An outsourcing company will have to remunerate retrenched coal mine employees for additional payments they are still owed.

The Federal Court recently ordered the now defunct SubZero Group to pay redundant workers 25 per cent casual loading for all hours worked.

The decision came after multiple staff members complained that the labour hire firm had allegedly declared them to be permanent while, at the same time, having them perform contract work on a fixed hourly rate.

SubZero went into receivership back in 2016 and entered liquidation three years later. Affected employees also claimed they were denied access to entitlements despite the Fair Entitlements Guarantee (FEG) scheme, because the FEG decided they were permanent and not casual workers.

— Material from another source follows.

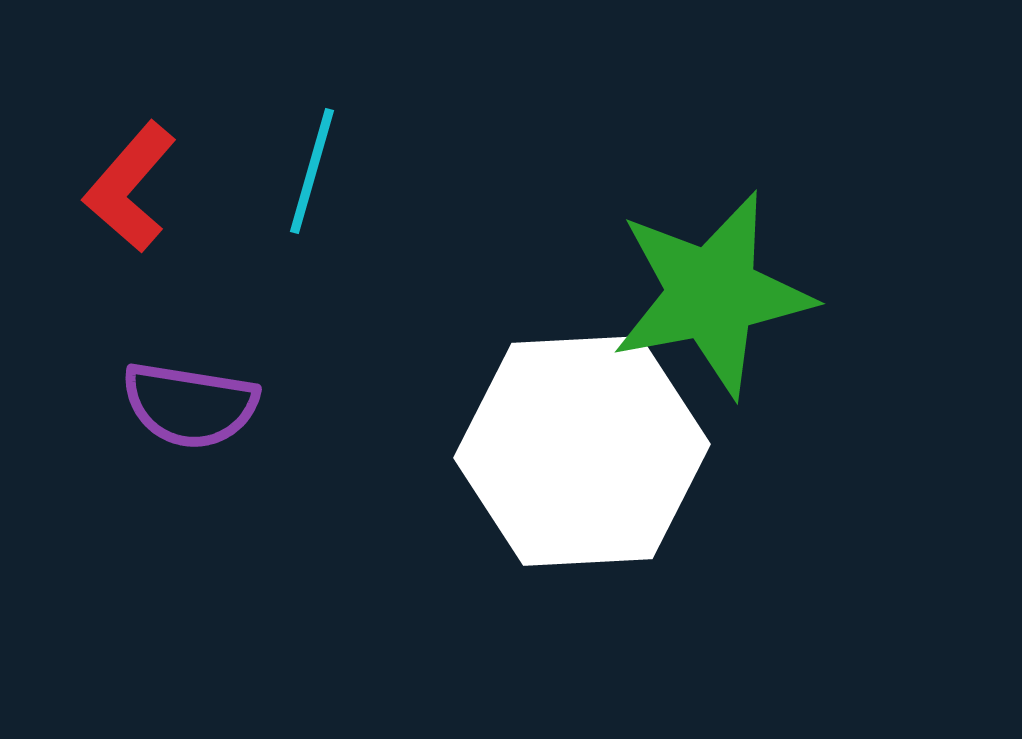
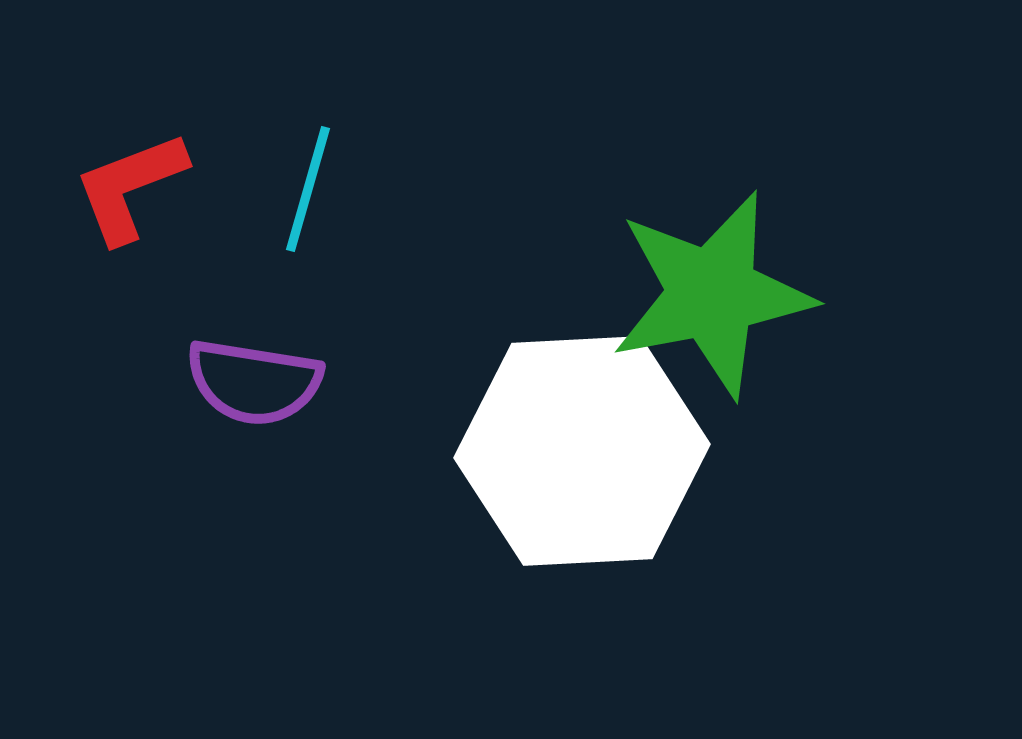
cyan line: moved 4 px left, 18 px down
red L-shape: rotated 28 degrees clockwise
purple semicircle: moved 64 px right, 23 px up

‘Shameful’ permanent casual ‘rort’

The Construction, Forestry, Maritime, Mining and Energy Union (CFMEU) successfully argued that workers cannot be considered permanent and were actually employed on a casual basis. The court agreed and ruled the staff members should have been paid casual loading in the first place.

CFMEU described the entire ordeal as a classic example of the “shameful ‘permanent casual’ labour hire rort”.

“The courts have been loud and clear: In Australia, if you work somewhere permanently and predictably, then you are a permanent,” CFMEU Mining and Energy northern district president Peter Jordan said in a public statement.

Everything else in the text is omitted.